((
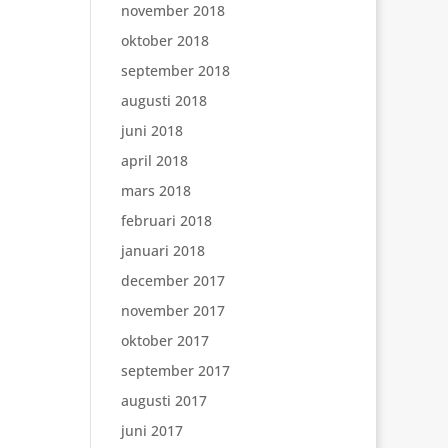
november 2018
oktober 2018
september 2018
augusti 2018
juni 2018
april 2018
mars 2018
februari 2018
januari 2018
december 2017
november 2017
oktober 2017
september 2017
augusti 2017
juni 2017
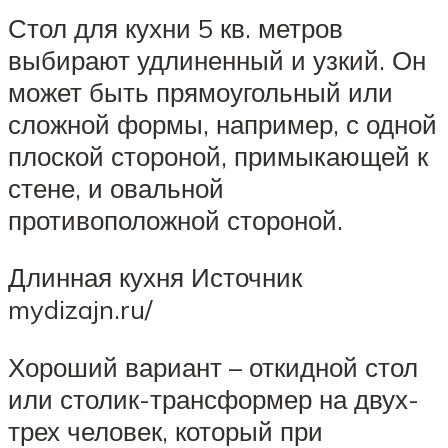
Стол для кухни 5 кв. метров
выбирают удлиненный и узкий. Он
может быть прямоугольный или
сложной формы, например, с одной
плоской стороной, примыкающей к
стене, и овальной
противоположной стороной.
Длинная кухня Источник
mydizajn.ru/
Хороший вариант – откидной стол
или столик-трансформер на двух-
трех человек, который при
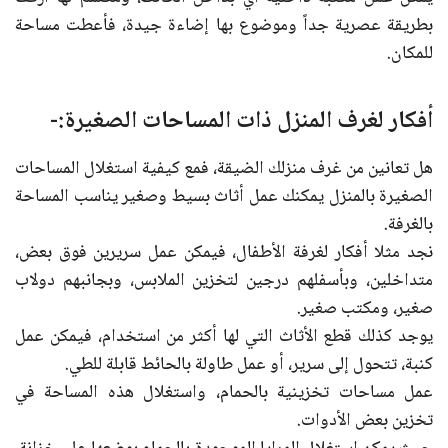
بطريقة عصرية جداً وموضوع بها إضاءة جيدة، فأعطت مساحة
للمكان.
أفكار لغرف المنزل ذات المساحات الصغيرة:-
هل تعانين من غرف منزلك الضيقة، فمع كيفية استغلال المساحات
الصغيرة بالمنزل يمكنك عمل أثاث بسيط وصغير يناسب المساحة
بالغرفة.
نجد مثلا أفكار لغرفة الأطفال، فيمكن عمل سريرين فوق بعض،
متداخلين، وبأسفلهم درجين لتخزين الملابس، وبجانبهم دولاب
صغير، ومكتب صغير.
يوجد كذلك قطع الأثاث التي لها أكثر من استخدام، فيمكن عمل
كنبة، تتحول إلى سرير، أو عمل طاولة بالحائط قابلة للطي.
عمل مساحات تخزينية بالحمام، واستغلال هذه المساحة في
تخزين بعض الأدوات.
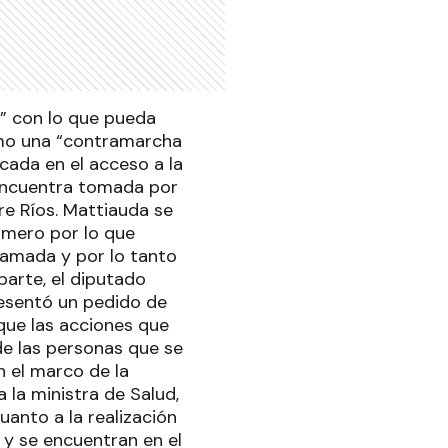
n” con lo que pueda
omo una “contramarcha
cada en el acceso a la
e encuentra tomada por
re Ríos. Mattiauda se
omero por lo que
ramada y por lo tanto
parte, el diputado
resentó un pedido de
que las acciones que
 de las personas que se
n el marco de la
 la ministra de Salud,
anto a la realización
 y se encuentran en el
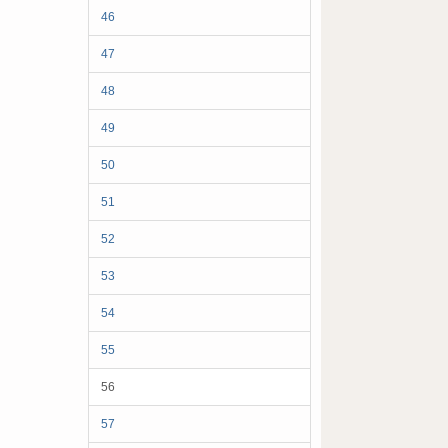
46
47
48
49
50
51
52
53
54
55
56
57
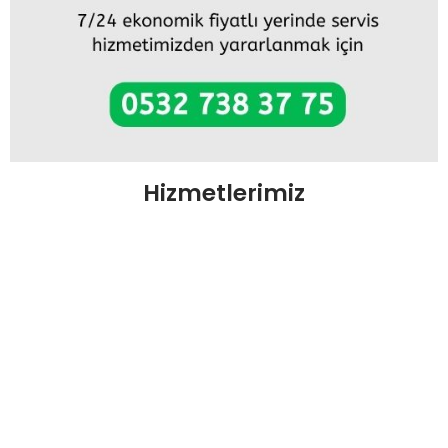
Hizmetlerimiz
))
> Exercise requirements:
Go through the material above and count the lines that contain "стороной"; give that number alone.

> Answer space:
2